Name of the Vulnerable Software and Affected Versions: fmtlib versions prior to 4.1.0 Description: The issue is related to a memory corruption problem that can cause a Denial of Service. It occurs when an invalid format specifier is used in the `fmt::print()` function, resulting in a SIGSEGV due to memory corruption. This can be exploited by specifying an invalid format specifier in the `fmt::print()` function. Recommendations: For versions prior to 4.1.0, update to version 4.1.0 or later to resolve the issue. As a temporary workaround, consider validating format specifiers before passing them to the `fmt::print()` function to minimize the risk of exploitation.

**Name of the Vulnerable Software and Affected Versions** POCO C++ Libraries versions prior to 1.8 **Description** The issue concerns a "file path injection vulnerability" in the ZipCommon::isValidPath() function, which does not properly restrict the filename value in the ZIP header.

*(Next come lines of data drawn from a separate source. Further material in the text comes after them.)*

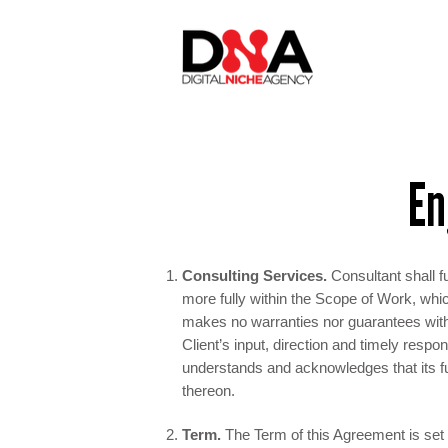
En
Consulting Services.
Consultant shall fu
more fully within the Scope of Work, whi
makes no warranties nor guarantees with 
Client’s input, direction and timely respo
understands and acknowledges that its fu
thereon.
Term.
The Term of this Agreement is set 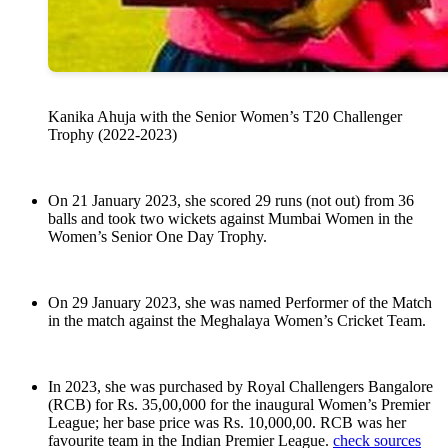
Kanika Ahuja with the Senior Women’s T20 Challenger
Trophy (2022-2023)
On 21 January 2023, she scored 29 runs (not out) from 36
balls and took two wickets against Mumbai Women in the
Women’s Senior One Day Trophy.
On 29 January 2023, she was named Performer of the Match
in the match against the Meghalaya Women’s Cricket Team.
In 2023, she was purchased by Royal Challengers Bangalore
(RCB) for Rs. 35,00,000 for the inaugural Women’s Premier
League; her base price was Rs. 10,000,00. RCB was her
favourite team in the Indian Premier League.
check sources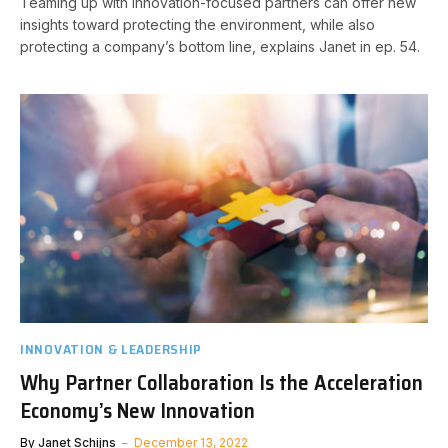
Teaming up with innovation-focused partners can offer new
insights toward protecting the environment, while also
protecting a company’s bottom line, explains Janet in ep. 54.
INNOVATION & LEADERSHIP
Why Partner Collaboration Is the Acceleration
Economy’s New Innovation
By
Janet Schijns
December 13, 2022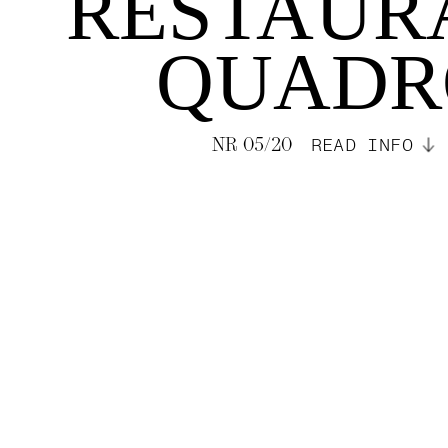
RESTAUR
QUADR
NR 05/20
READ INFO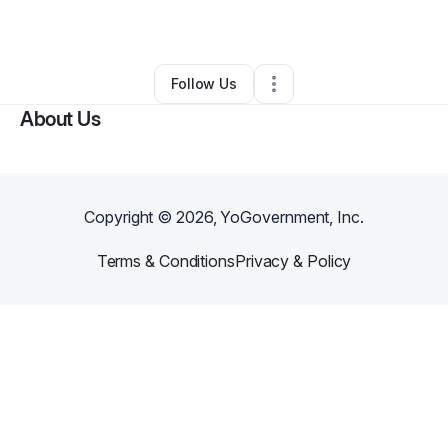
By
Jaina Stewart
•
Other
•
Toledo
,
OH
•
0 Connections
•
3 Followers
Follow Us
About Us
Copyright ©
2026
, YoGovernment, Inc.
Terms & Conditions
Privacy & Policy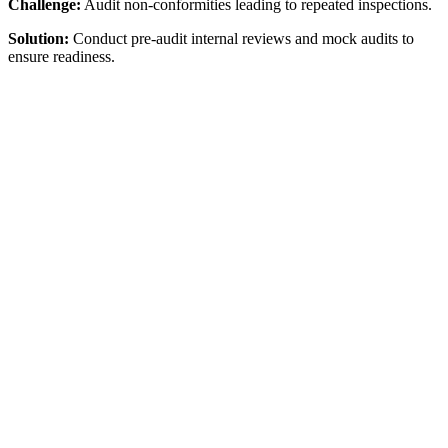
Challenge:
Audit non-conformities leading to repeated inspections.
Solution:
Conduct pre-audit internal reviews and mock audits to
ensure readiness.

This allows attackers to conduct absolute path traversal attacks during ZIP decompression, potentially creating or overwriting arbitrary files via a crafted ZIP file. **Recommendations** For versions prior to 1.8, update to version 1.8 or later to resolve the issue. As a temporary workaround, consider restricting the use of ZIP files from untrusted sources to minimize the risk of exploitation.

**Name of the Vulnerable Software and Affected Versions** ProFTPD versions prior to 1.3.6b ProFTPD version 1.3.7rc before 1.3.7rc2 **Description** The issue is related to the incorrect handling of overly long commands in the main.c component of the ProFTPD FTP server. This can lead to a remote unauthenticated denial-of-service, causing the server to enter an infinite loop. The vulnerability allows a remote attacker to exploit this weakness, resulting in a denial-of-service. **Recommendations** For ProFTPD versions prior to 1.3.6b, update to version 1.3.6b or later. For ProFTPD version 1.3.7rc before 1.3.7rc2, update to version 1.3.7rc2 or later.